WOODWARD, Iowa — The United States could take international trade actions that might have an immediate impact on the operating costs for farmers and the markets available for their crops, but the Biden administration has opted for a longer-term strategy, one of the nation’s top emissaries said Thursday during a trip to a central Iowa farm.

“When we are building toward more of a resilient economy and global economy, there’s a transition that we need to go through,” said Katherine Tai, the U.S. trade representative. “We can’t just throw the switch and change the course of 20, 30, 40 years of trade policy. … If we know where we’re trying to go, we have to enable the changes that take time to be made.”

Her remarks were part of a visit to the Spellman Family Farm south of Woodward, in which Tai, U.S. Secretary of Agriculture Tom Vilsack and U.S. Rep. Cindy Axne, D-Iowa, met with representatives from more than a dozen agricultural groups.

The trio were pressed by some of the representatives to cut tariffs on imported fertilizers, require more-accurate labeling that identifies the true origin of processed beef and embrace free trade agreements to expand the markets available for Iowa agricultural exports.

“Exports literally are the difference between profit or not on all of our farms,” said Craig Floss, chief executive of the Iowa Corn Growers Association, noting that about a quarter of the state’s corn is used in products that are exported.

But Tai cautioned that trade agreements must be balanced to ensure equity among different sectors of the country’s economy.

“Free trade and globalization has definitely grown with time, and some sectors have won more than other sectors,” Tai said, and later added: “It’s not just free trade because we have to look at fair trade.”

But she touted some trade advances in the past year that have been a boon to meat and potato producers.
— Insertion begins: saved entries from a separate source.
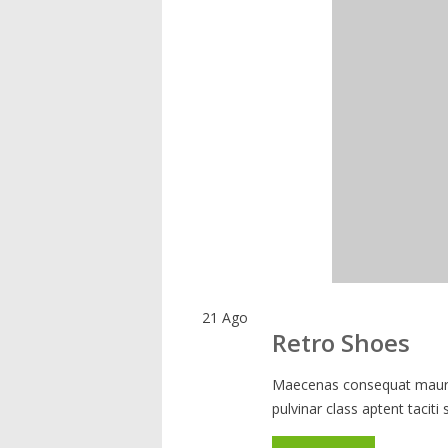
21
Ago
Retro Shoes
Maecenas consequat mauris
pulvinar class aptent taciti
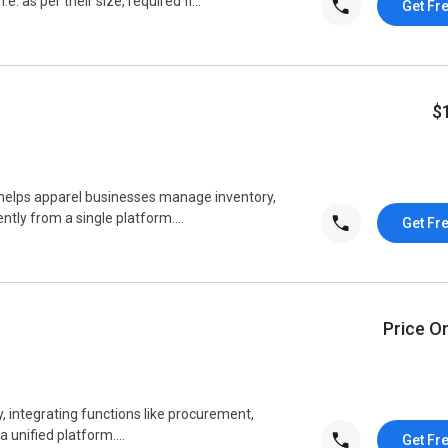
as per their size, required fi...
Get Fr
$
elps apparel businesses manage inventory,
ntly from a single platform....
Get Fr
Price O
, integrating functions like procurement,
a unified platform....
Get Fr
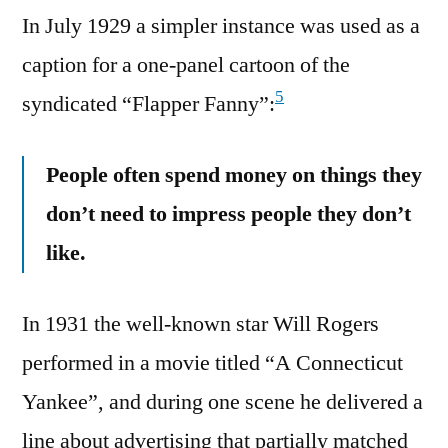
In July 1929 a simpler instance was used as a
caption for a one-panel cartoon of the
5
syndicated “Flapper Fanny”:
People often spend money on things they
don’t need to impress people they don’t
like.
In 1931 the well-known star Will Rogers
performed in a movie titled “A Connecticut
Yankee”, and during one scene he delivered a
line about advertising that partially matched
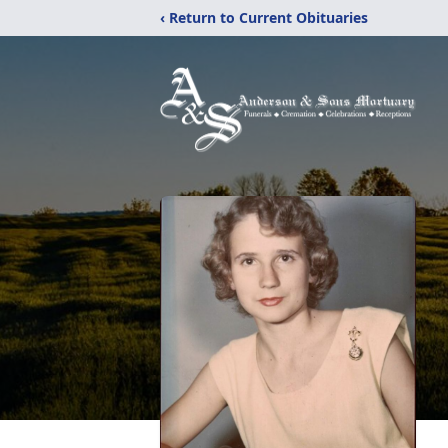
‹ Return to Current Obituaries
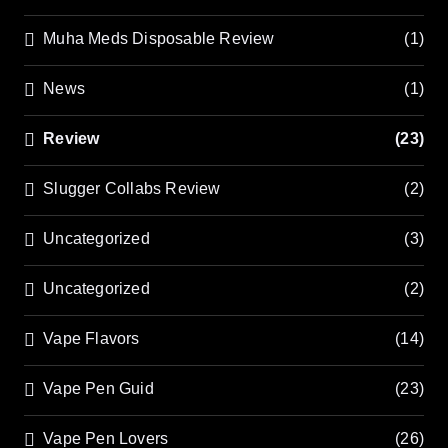
Muha Meds Disposable Review
(1)
News
(1)
Review
(23)
Slugger Collabs Review
(2)
Uncategorized
(3)
Uncategorized
(2)
Vape Flavors
(14)
Vape Pen Guid
(23)
Vape Pen Lovers
(26)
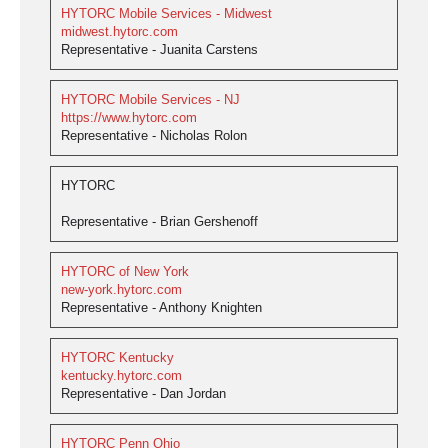
HYTORC Mobile Services - Midwest
midwest.hytorc.com
Representative - Juanita Carstens
HYTORC Mobile Services - NJ
https://www.hytorc.com
Representative - Nicholas Rolon
HYTORC
Representative - Brian Gershenoff
HYTORC of New York
new-york.hytorc.com
Representative - Anthony Knighten
HYTORC Kentucky
kentucky.hytorc.com
Representative - Dan Jordan
HYTORC Penn Ohio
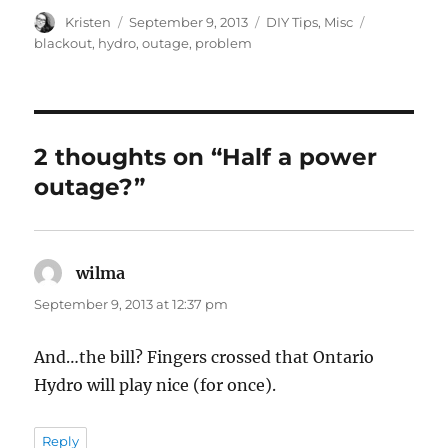
Author
Posted
Categories
Tags
Kristen
September 9, 2013
DIY Tips
,
Misc
on
blackout
,
hydro
,
outage
,
problem
2 thoughts on “Half a power
outage?”
wilma
says:
September 9, 2013 at 12:37 pm
And…the bill? Fingers crossed that Ontario
Hydro will play nice (for once).
Reply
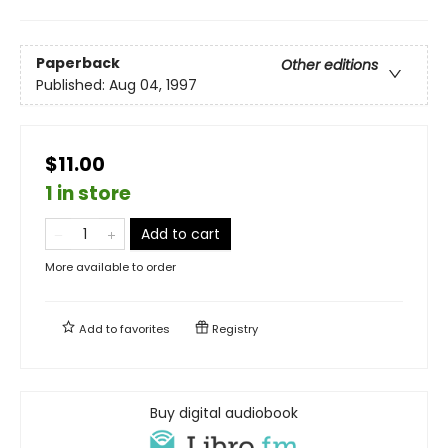
Paperback
Other editions
Published:
Aug 04, 1997
$11.00
1 in store
Add to cart
More available to order
Add to
favorites
Registry
Buy digital audiobook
India allowed imports of U.S. pork for the first time, Vietnam reduced its tariff on U.S. pork, Japan increased its imports of beef and Mexico ended a decades-long ban on U.S. fresh potatoes.

Will Mexico end imports of genetically modified corn?

There is uncertainty over whether Mexico will end imports of genetically modified U.S. corn in 2024 as decreed nearly two years ago by its populist president, Andrés Manuel López Obrador. Vilsack downplayed that potential cessation and called it a product of politics and pride in the country’s white corn.